_Task goal_. Of the lines below, copy those that hold the word "kemenangan".
======
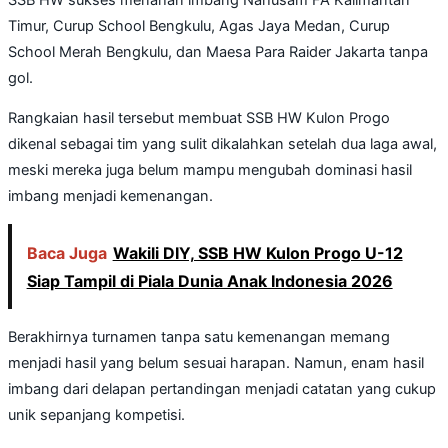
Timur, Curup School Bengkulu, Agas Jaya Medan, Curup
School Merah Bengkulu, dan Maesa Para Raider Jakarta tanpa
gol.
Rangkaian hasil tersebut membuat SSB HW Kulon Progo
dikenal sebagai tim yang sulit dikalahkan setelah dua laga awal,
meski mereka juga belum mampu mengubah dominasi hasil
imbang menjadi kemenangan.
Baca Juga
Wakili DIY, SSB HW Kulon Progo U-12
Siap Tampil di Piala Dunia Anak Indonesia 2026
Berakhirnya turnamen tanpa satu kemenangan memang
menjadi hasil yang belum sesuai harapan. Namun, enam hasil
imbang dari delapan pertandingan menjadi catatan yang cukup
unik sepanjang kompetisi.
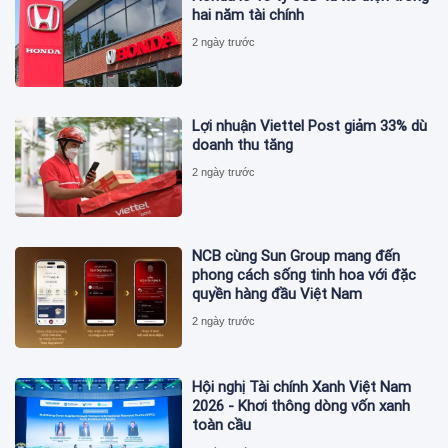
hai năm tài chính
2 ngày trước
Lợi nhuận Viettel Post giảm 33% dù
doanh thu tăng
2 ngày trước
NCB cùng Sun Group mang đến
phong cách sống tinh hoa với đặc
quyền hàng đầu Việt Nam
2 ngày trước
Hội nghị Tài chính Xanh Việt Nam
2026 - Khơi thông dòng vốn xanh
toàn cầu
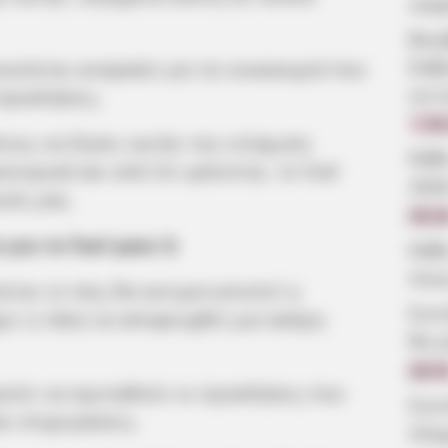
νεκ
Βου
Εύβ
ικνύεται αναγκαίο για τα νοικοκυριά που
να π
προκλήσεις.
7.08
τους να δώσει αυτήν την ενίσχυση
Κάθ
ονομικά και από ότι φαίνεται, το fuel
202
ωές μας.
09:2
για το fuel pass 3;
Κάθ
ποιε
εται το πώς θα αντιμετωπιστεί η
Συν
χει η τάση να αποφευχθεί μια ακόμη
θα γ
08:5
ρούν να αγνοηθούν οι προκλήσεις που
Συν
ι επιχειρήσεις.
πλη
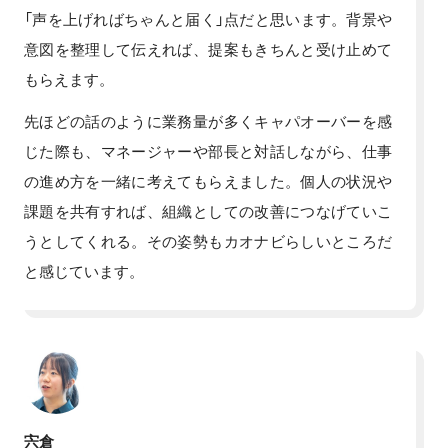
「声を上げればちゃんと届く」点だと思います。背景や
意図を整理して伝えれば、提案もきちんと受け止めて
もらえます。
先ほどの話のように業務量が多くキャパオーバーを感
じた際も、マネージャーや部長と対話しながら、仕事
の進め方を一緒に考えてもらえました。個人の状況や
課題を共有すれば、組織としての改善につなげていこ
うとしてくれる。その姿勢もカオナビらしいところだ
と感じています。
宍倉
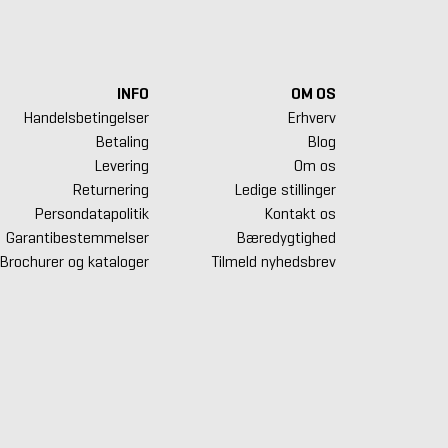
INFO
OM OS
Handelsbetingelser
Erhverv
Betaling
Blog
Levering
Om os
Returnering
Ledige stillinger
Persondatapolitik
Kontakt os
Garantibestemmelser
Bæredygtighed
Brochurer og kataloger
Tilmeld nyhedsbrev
======
_The answer_.
imbang menjadi kemenangan.
Berakhirnya turnamen tanpa satu kemenangan memang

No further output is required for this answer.